North Sea at 'breaking point' as oil price turns negative in US
Chief executive Ben van Beurden said the 65 per cent cut in the first quarter payout was a prudent move. He believes it will help ensure the company can cope with the impact of what could be a prolonged period of low oil prices while continuing to invest in growth.
Shell’s underlying first quarter profits fell 46 per cent, to $3bn from $5.4bn, as demand for its products dropped across the board.
Mr van Beurden noted Shell expects to cut annual running costs by up to $4bn over the next year and to reduce spending on new assets by $5bn.
Asked how the cost cutting and its plans to support the move to a lower carbon energy system would impact on Shell’s North Sea business, he said the company will defer projects in the area.
However, Shell’s chief financial officer Jessica Uhl added: “It is an important part of our portfolio and in more normal circumstances we would be investing further in the North Sea.”
Shell said last month that it would defer making a decision about whether to develop the bumper Cambo find West of Shetland until next year.
Plans for huge Shetland oil field in question amid crude price slump
As Cambo is estimated to contain 800 million barrels oil and is reckoned to be one of the biggest undeveloped finds on the United Kingdom Continental Shelf the decision was a disappointment for the North Sea industry.
But Ms Uhl said the Cambo decision was tactical rather than strategic. She indicated the field could be developed if conditions improve.
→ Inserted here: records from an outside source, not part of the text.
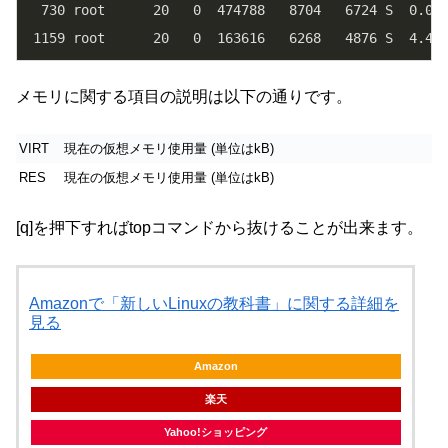
  730 root      20   0  474788   8704   6724 S  0.0  
 1159 root      20   0  163616   6268   4876 S  4.4 
メモリに関する項目の説明は以下の通りです。
VIRT
現在の仮想メモリ使用量 (単位はkB)
RES
現在の仮想メモリ使用量 (単位はkB)
[q]を押下すればtopコマンドから抜けることが出来ます。
Amazonで「新しいLinuxの教科書」に関する詳細を
見る
Amazon
楽天
Yahoo!ショッピング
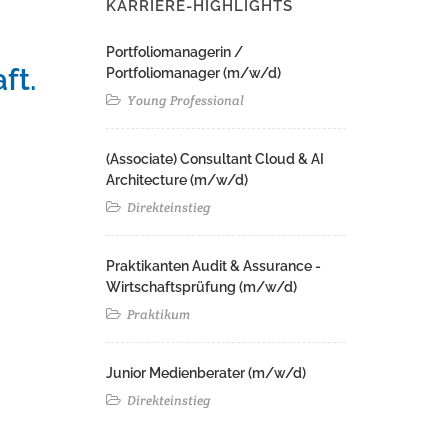
KARRIERE-HIGHLIGHTS
Portfoliomanagerin /
ft.
Portfoliomanager (m/w/d)
Young Professional
(Associate) Consultant Cloud & AI
Architecture (m/w/d)​ ​
Direkteinstieg
Praktikanten Audit & Assurance -
Wirtschaftsprüfung (m/w/d)
Praktikum
Junior Medienberater (m/w/d)
Direkteinstieg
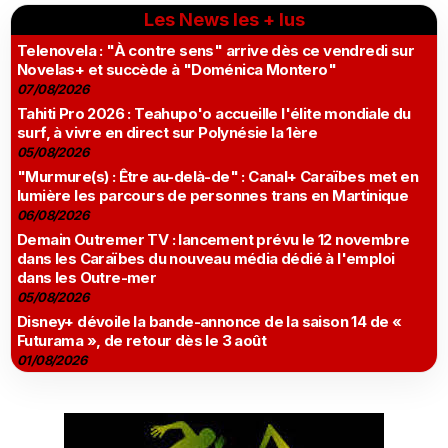
Les News les + lus
Telenovela : "À contre sens" arrive dès ce vendredi sur
Novelas+ et succède à "Doménica Montero"
07/08/2026
Tahiti Pro 2026 : Teahupo'o accueille l'élite mondiale du
surf, à vivre en direct sur Polynésie la 1ère
05/08/2026
"Murmure(s) : Être au-delà-de" : Canal+ Caraïbes met en
lumière les parcours de personnes trans en Martinique
06/08/2026
Demain Outremer TV : lancement prévu le 12 novembre
dans les Caraïbes du nouveau média dédié à l'emploi
dans les Outre-mer
05/08/2026
Disney+ dévoile la bande-annonce de la saison 14 de «
Futurama », de retour dès le 3 août
01/08/2026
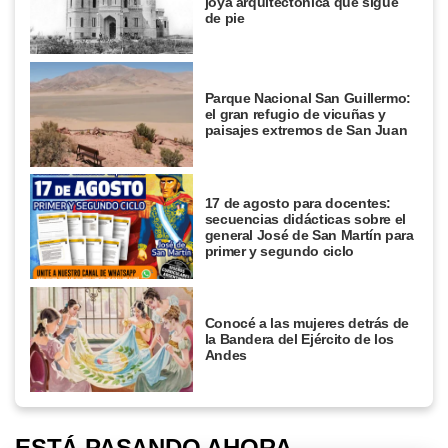
joya arquitectónica que sigue
de pie
Parque Nacional San Guillermo:
el gran refugio de vicuñas y
paisajes extremos de San Juan
17 de agosto para docentes:
secuencias didácticas sobre el
general José de San Martín para
primer y segundo ciclo
Conocé a las mujeres detrás de
la Bandera del Ejército de los
Andes
ESTÁ PASANDO AHORA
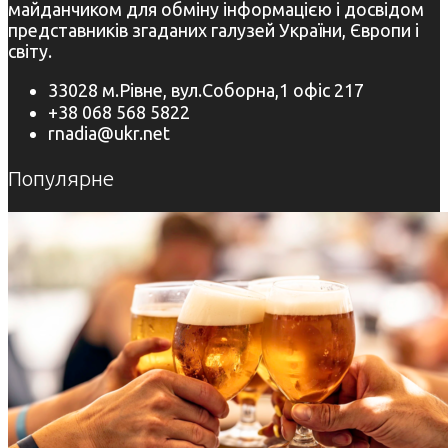
майданчиком для обміну інформацією і досвідом
представників згаданих галузей України, Європи і
світу.
33028 м.Рівне, вул.Соборна,1 офіс 217
+38 068 568 5822
rnadia@ukr.net
Популярне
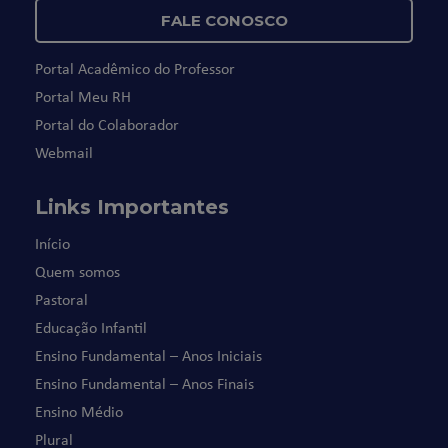
FALE CONOSCO
Portal Acadêmico do Professor
Portal Meu RH
Portal do Colaborador
Webmail
Links Importantes
Início
Quem somos
Pastoral
Educação Infantil
Ensino Fundamental – Anos Iniciais
Ensino Fundamental – Anos Finais
Ensino Médio
Plural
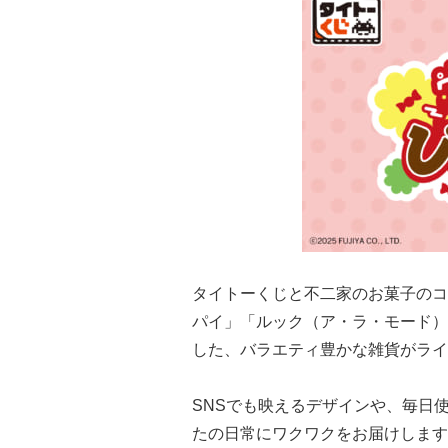
タイトーくじと不二家のお菓子のコ
パイ」「ルック（ア・ラ・モード）
した、バラエティ豊かな雑貨がライ
SNSでも映えるデザインや、毎日
たの日常にワクワクをお届けします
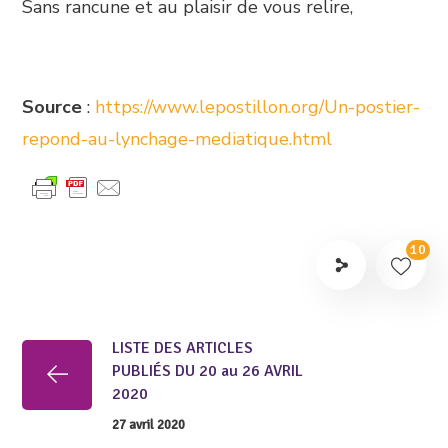
Sans rancune et au plaisir de vous relire,
Source
:
https://www.lepostillon.org/Un-postier-
repond-au-lynchage-mediatique.html
10
LISTE DES ARTICLES
PUBLIÉS DU 20 au 26 AVRIL
2020
27 avril 2020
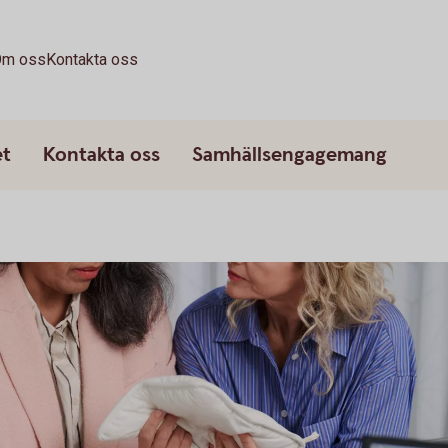
m oss
Kontakta oss
et
Kontakta oss
Samhällsengagemang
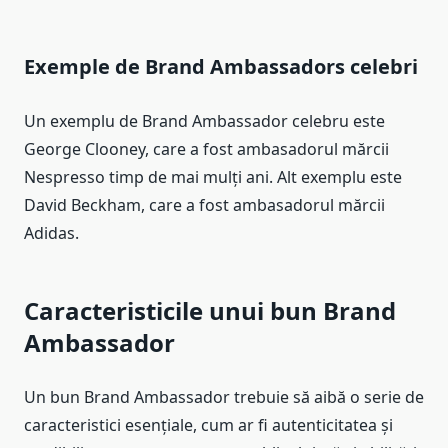
Exemple de Brand Ambassadors celebri
Un exemplu de Brand Ambassador celebru este
George Clooney, care a fost ambasadorul mărcii
Nespresso timp de mai mulți ani. Alt exemplu este
David Beckham, care a fost ambasadorul mărcii
Adidas.
Caracteristicile unui bun Brand
Ambassador
Un bun Brand Ambassador trebuie să aibă o serie de
caracteristici esențiale, cum ar fi autenticitatea și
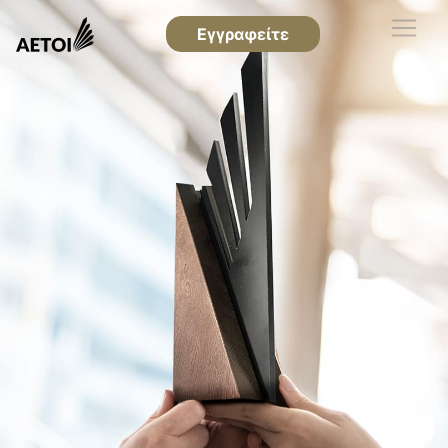
Εγγραφείτε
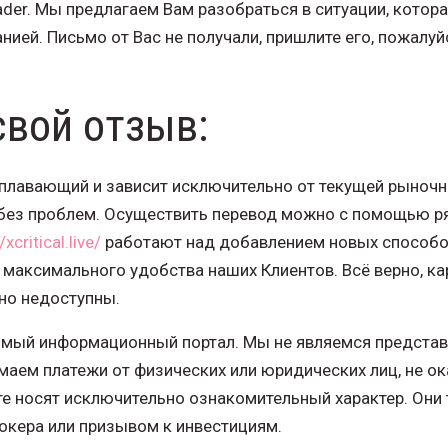
ader. Мы предлагаем Вам разобраться в ситуации, котор
нией. Письмо от Вас не получали, пришлите его, пожалуй
свой отзыв:
плавающий и зависит исключительно от текущей рыночно
без проблем. Осуществить перевод можно с помощью р
/xcritical.live/
работают над добавлением новых способо
 максимального удобства наших Клиентов. Всё верно, ка
но недоступны.
симый информационный портал. Мы не являемся предста
имаем платежи от физических или юридических лиц, не 
йте носят исключительно ознакомительный характер. Они
окера или призывом к инвестициям.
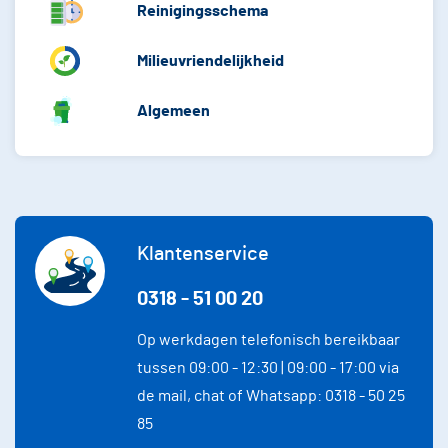
Reinigingsschema
Milieuvriendelijkheid
Algemeen
Klantenservice
0318 - 51 00 20
Op werkdagen telefonisch bereikbaar
tussen 09:00 - 12:30 | 09:00 - 17:00 via
de mail, chat of Whatsapp: 0318 - 50 25
85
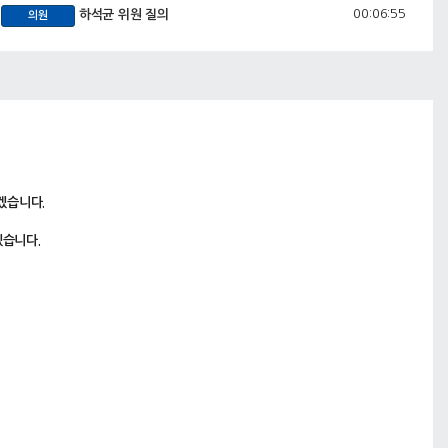
00:06:55
하석균 위원 질의
의원
00:09:46
의사일정 제2항 강원특별자치도 재해구호기금
안건
운용 및 관리 조례 일부개정조례안
00:10:16
재난안전실장 제안설명
공무원
00:12:15
이무철 위원 질의
의원
00:16:47
의사일정 제3항 재난안전실 소관 2024년도 주
안건
요업무 추진상황 보고
00:17:19
겠습니다.
재난안전실장 업무보고
공무원
00:49:06
양숙희 위원 질의
의원
겠습니다.
01:00:38
김용래 위원 질의
의원
01:11:41
이무철 위원 질의
의원
01:19:34
하석균 위원 질의
의원
01:24:30
김기철 위원 질의
의원
01:25:34
류인출 위원 질의
의원
01:28:01
홍성기 위원 질의
의원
“That was a project we supported at the end of last year, early this year, which is an indication in a very competitive environment for capital allocation we’re still directing capital towards the North Sea,” said Ms Uhl.
Last year she hailed a “huge step up” in the performance of the North Sea business. It is led by Steve Phimister.
Shell retrenched in the North Sea after the oil price slumped between 2014 and 2016. It shed hundreds of jobs and sold a range of non-core assets.
It has focused investment on big fields including developments West of Shetland.
Asked whether Shell expected to cut any jobs across its global operations, Mr van Beurden said: “At this point in time we’re not going to have fixed redundancies to take care of our cost problem.”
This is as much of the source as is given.